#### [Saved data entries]
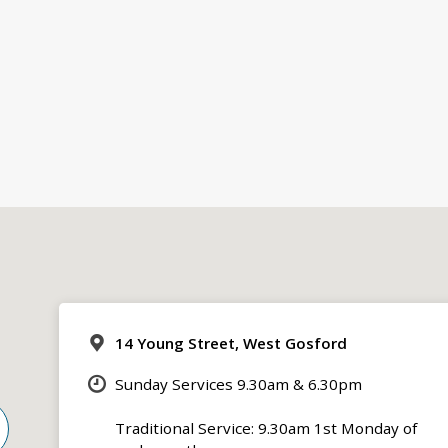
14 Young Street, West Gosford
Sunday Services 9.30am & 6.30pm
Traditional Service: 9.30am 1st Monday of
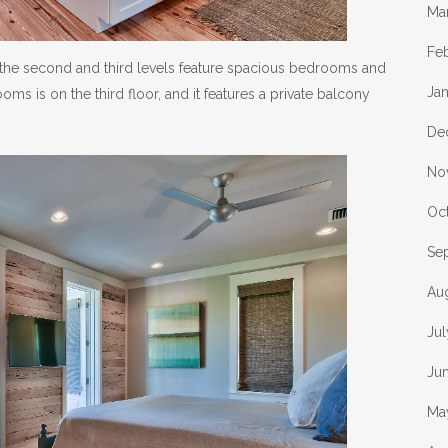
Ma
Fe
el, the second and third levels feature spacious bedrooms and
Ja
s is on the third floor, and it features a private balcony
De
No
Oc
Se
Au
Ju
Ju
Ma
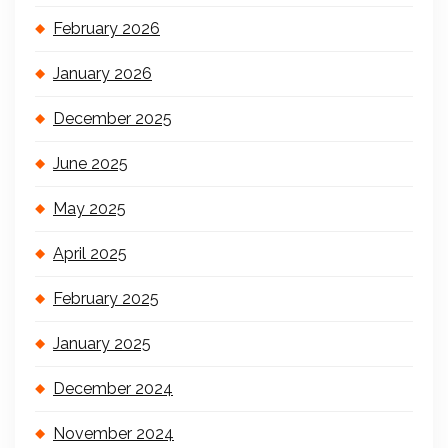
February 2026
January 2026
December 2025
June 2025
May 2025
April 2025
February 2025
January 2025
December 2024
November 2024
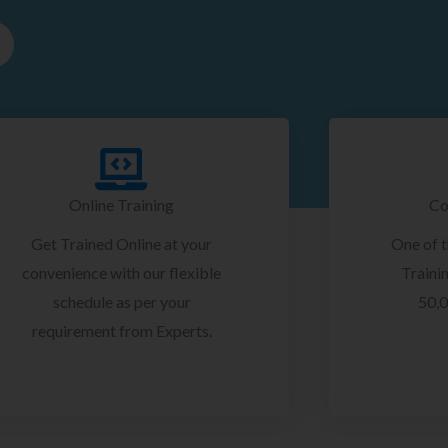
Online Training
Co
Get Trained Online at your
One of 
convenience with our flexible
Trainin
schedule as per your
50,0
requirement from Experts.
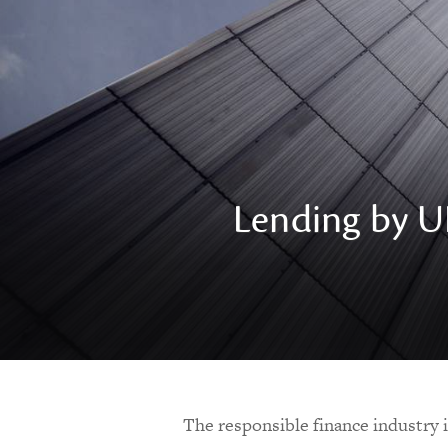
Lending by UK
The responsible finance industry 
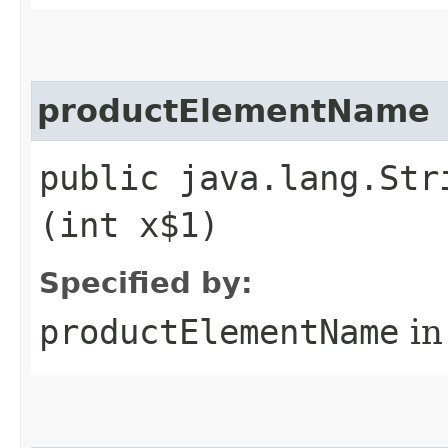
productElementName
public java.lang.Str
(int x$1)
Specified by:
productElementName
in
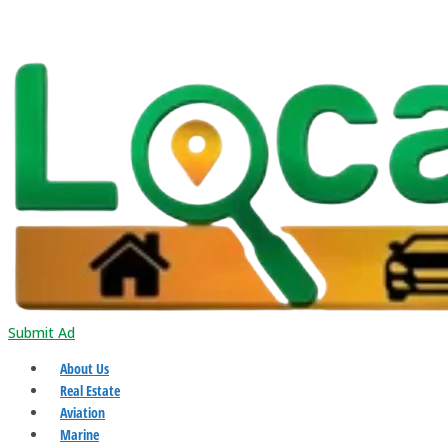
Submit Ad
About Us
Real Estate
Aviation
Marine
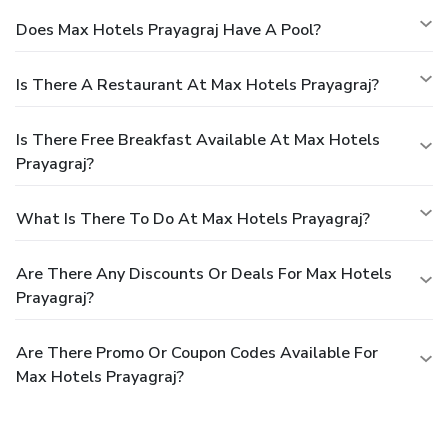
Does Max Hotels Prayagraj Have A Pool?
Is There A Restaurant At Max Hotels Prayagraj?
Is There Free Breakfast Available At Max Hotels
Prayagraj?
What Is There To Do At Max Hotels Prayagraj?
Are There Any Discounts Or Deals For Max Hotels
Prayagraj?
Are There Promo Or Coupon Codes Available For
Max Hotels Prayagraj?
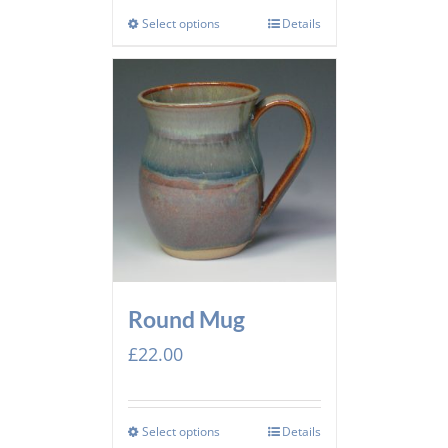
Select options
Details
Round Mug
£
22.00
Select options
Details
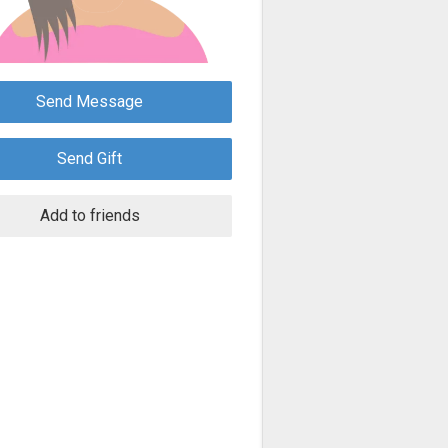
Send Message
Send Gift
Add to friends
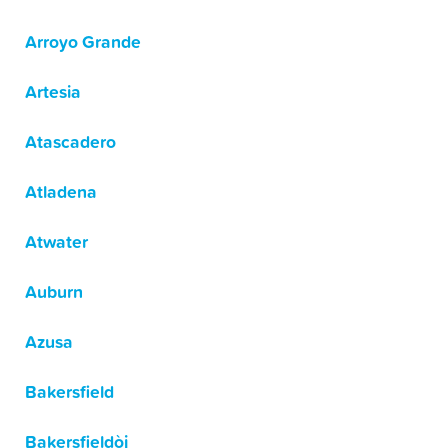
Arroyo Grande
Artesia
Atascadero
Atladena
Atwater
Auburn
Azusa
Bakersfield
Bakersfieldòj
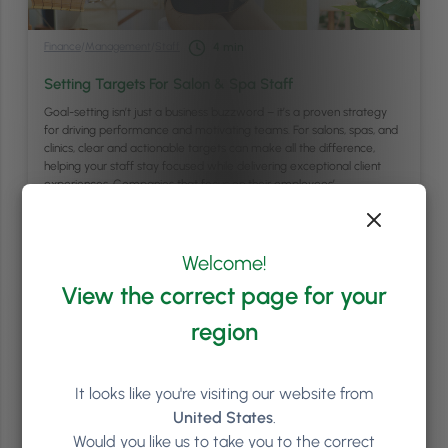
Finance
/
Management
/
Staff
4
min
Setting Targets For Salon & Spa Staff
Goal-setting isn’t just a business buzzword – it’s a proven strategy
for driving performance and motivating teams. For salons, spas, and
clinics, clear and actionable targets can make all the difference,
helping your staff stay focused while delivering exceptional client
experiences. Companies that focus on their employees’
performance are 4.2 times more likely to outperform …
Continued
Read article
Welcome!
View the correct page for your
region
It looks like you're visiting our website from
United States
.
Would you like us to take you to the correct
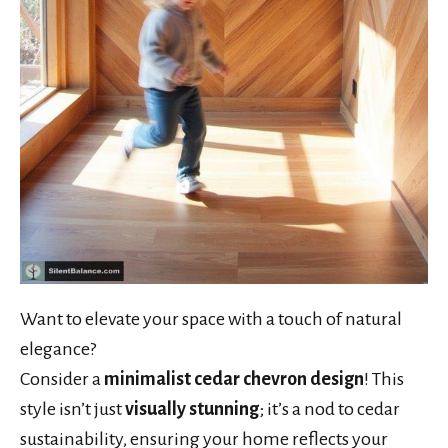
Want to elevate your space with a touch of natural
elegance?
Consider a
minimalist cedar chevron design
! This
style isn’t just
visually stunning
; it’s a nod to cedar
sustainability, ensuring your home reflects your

* * *

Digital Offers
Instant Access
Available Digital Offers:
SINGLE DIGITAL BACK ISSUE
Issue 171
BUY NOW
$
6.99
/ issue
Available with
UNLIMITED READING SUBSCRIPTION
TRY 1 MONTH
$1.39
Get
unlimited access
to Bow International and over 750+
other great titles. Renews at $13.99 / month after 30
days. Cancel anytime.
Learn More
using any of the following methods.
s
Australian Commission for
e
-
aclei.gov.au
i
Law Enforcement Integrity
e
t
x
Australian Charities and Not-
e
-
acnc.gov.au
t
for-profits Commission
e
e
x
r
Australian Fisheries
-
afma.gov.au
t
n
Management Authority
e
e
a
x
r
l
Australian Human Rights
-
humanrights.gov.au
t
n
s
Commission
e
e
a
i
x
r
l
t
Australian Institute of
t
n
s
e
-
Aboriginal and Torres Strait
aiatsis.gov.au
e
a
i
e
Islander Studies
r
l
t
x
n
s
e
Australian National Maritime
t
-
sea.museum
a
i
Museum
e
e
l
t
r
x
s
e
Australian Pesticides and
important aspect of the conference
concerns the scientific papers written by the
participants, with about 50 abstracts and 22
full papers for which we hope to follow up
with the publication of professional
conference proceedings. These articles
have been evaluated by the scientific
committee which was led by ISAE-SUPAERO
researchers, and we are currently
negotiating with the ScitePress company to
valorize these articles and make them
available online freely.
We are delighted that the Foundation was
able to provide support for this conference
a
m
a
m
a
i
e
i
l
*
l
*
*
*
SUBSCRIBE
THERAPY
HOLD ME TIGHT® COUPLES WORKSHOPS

#### [Exercise details]
Reproduce every line in the data that has the word "papers" in it.

#### [Finished task]
concerns the scientific papers written by the
full papers for which we hope to follow up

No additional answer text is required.